==== INFORMATION PROVIDED

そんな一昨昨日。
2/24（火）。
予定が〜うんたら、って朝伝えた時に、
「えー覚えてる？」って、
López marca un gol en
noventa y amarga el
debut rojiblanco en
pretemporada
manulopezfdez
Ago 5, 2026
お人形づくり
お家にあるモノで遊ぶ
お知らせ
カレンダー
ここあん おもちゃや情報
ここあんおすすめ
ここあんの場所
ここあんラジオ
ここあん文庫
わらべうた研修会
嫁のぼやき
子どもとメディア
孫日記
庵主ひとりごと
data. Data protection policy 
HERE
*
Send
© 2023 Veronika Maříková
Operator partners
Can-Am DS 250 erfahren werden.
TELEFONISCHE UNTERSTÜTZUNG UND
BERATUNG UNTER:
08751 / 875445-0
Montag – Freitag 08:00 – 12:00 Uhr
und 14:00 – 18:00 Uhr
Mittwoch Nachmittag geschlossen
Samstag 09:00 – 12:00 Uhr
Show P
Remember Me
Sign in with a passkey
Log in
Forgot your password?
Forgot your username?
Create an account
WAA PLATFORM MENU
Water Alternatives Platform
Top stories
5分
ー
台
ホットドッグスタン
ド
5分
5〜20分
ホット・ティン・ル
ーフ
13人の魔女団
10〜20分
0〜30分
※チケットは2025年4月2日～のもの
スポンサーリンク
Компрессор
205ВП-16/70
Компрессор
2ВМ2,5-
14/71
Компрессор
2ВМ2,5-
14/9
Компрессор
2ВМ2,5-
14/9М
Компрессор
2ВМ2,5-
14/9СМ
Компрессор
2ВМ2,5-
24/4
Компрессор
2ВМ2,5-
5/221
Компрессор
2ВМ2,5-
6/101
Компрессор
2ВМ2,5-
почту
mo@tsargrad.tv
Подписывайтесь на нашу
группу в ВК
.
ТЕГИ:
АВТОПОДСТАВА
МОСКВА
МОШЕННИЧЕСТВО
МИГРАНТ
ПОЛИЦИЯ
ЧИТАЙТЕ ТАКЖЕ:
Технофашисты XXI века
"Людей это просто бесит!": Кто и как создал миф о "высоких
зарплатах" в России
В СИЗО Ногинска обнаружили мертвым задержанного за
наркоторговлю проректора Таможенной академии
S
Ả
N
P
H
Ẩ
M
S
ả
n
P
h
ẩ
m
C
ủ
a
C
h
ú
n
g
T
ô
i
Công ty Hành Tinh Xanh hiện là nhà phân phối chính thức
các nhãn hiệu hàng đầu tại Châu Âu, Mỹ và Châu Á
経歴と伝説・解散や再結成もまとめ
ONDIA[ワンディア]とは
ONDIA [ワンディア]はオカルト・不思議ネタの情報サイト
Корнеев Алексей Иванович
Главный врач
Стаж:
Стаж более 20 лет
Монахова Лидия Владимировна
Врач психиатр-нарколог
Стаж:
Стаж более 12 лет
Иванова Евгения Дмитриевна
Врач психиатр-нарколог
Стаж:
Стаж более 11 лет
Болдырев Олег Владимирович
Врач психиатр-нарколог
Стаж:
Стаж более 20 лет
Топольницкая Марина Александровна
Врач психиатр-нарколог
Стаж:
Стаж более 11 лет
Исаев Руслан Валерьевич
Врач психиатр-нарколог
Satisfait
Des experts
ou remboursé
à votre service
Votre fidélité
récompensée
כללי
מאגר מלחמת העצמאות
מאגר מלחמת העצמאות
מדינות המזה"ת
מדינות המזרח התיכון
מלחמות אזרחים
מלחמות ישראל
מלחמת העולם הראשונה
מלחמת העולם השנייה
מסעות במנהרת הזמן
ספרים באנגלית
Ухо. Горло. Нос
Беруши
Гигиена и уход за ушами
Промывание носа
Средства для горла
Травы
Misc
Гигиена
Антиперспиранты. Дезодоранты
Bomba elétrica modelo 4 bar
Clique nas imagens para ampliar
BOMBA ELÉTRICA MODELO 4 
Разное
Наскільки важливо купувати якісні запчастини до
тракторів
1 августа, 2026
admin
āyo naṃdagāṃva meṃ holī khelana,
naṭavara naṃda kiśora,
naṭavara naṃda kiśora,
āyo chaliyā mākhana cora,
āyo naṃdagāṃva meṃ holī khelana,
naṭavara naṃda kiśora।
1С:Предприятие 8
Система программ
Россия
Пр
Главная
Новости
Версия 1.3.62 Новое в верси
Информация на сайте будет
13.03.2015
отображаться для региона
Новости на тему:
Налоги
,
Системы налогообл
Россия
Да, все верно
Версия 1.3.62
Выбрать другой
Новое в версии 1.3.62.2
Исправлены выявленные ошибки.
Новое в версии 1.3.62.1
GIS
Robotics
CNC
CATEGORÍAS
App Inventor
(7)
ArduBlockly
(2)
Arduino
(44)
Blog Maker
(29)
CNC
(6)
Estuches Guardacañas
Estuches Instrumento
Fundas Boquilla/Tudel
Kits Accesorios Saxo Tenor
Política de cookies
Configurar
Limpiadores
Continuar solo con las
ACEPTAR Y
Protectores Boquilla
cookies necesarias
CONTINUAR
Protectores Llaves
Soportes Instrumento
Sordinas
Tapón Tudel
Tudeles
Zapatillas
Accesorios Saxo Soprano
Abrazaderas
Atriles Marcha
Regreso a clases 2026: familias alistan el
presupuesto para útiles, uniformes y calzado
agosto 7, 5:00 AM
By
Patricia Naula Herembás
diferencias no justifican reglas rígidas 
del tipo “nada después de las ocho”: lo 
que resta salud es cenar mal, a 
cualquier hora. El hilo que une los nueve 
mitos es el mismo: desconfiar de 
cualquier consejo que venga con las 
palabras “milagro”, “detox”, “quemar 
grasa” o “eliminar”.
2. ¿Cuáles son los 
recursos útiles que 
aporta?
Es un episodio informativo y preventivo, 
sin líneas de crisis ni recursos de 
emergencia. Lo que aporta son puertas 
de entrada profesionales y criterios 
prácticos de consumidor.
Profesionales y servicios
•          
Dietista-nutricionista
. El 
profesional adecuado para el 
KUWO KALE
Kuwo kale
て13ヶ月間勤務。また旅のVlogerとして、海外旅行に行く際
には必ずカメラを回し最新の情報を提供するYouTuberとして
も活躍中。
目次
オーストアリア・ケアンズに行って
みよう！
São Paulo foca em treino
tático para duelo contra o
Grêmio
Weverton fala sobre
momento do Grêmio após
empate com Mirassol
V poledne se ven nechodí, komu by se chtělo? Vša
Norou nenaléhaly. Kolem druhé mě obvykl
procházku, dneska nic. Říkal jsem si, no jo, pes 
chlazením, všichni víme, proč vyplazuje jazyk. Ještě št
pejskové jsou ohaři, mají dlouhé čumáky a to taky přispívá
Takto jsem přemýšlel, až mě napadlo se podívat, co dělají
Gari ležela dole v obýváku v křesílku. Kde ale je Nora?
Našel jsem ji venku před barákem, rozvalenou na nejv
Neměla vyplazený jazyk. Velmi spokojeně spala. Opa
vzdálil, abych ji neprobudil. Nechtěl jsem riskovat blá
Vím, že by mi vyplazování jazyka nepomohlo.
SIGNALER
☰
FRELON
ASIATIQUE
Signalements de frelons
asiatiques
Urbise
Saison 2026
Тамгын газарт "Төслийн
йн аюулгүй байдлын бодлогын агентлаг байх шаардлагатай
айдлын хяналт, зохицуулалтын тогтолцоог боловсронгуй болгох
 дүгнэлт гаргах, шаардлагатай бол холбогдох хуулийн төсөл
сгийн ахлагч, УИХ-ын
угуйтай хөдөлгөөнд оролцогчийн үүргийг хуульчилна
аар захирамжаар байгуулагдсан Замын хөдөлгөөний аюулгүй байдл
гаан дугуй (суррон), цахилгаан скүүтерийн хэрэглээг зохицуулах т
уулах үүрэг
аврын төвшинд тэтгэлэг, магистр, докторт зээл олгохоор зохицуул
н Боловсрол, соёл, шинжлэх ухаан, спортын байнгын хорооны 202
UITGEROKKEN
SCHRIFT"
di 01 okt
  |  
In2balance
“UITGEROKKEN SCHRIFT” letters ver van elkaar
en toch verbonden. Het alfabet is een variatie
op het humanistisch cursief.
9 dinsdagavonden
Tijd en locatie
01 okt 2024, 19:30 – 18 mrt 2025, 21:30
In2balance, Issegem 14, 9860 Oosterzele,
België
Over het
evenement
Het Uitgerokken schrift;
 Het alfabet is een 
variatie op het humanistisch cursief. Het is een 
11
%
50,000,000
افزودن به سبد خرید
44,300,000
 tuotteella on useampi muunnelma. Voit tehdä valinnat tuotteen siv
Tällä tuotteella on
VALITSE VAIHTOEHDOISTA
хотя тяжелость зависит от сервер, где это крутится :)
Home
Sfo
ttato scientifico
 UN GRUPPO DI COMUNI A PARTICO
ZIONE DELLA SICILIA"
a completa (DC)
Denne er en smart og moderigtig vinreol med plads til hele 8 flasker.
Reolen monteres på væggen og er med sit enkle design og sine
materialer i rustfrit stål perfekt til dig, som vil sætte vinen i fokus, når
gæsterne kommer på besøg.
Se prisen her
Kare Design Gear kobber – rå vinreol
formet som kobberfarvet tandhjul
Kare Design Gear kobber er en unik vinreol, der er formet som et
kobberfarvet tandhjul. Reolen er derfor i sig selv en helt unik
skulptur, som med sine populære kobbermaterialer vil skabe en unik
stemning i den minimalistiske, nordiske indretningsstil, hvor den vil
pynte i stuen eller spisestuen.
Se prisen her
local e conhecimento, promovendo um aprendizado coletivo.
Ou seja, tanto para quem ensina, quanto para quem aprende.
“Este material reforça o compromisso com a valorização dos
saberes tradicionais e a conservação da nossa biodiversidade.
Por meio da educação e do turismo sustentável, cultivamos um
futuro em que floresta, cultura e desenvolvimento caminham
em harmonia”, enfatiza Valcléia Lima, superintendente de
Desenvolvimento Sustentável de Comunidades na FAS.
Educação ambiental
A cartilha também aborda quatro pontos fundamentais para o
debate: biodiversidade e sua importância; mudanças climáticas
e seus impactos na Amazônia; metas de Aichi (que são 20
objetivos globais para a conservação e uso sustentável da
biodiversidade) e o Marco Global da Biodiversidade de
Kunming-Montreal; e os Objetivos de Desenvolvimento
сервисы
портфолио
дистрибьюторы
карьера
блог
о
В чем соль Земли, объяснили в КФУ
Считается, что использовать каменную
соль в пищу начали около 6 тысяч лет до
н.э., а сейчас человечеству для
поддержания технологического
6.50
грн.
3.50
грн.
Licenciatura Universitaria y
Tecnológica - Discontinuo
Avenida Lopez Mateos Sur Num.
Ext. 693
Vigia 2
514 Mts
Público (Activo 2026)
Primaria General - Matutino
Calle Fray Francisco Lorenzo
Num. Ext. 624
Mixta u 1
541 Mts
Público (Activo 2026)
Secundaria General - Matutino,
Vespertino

========

DIRECTIONS: Every line above from the line with "āyo chaliyā mākhana" to the line with "Fundas Boquilla/Tudel" is wanted, ends included; write them out exactly and add no other line.

PROBLEM SOLUTION:
āyo chaliyā mākhana cora,
āyo naṃdagāṃva meṃ holī khelana,
naṭavara naṃda kiśora।
1С:Предприятие 8
Система программ
Россия
Пр
Главная
Новости
Версия 1.3.62 Новое в верси
Информация на сайте будет
13.03.2015
отображаться для региона
Новости на тему:
Налоги
,
Системы налогообл
Россия
Да, все верно
Версия 1.3.62
Выбрать другой
Новое в версии 1.3.62.2
Исправлены выявленные ошибки.
Новое в версии 1.3.62.1
GIS
Robotics
CNC
CATEGORÍAS
App Inventor
(7)
ArduBlockly
(2)
Arduino
(44)
Blog Maker
(29)
CNC
(6)
Estuches Guardacañas
Estuches Instrumento
Fundas Boquilla/Tudel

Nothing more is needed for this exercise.